> **Task to complete**: Transcribe the entries below exactly as they appear.

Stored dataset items
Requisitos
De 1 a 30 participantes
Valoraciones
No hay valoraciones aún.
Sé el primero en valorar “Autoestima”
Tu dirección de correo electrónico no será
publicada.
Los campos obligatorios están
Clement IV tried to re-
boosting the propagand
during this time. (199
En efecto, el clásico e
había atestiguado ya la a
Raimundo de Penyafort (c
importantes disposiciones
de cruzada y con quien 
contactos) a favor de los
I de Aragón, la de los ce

> **Reply to the exercise**:
Requisitos
De 1 a 30 participantes
Valoraciones
No hay valoraciones aún.
Sé el primero en valorar “Autoestima”
Tu dirección de correo electrónico no será
publicada.
Los campos obligatorios están
Clement IV tried to re-
boosting the propagand
during this time. (199
En efecto, el clásico e
había atestiguado ya la a
Raimundo de Penyafort (c
importantes disposiciones
de cruzada y con quien 
contactos) a favor de los
I de Aragón, la de los ce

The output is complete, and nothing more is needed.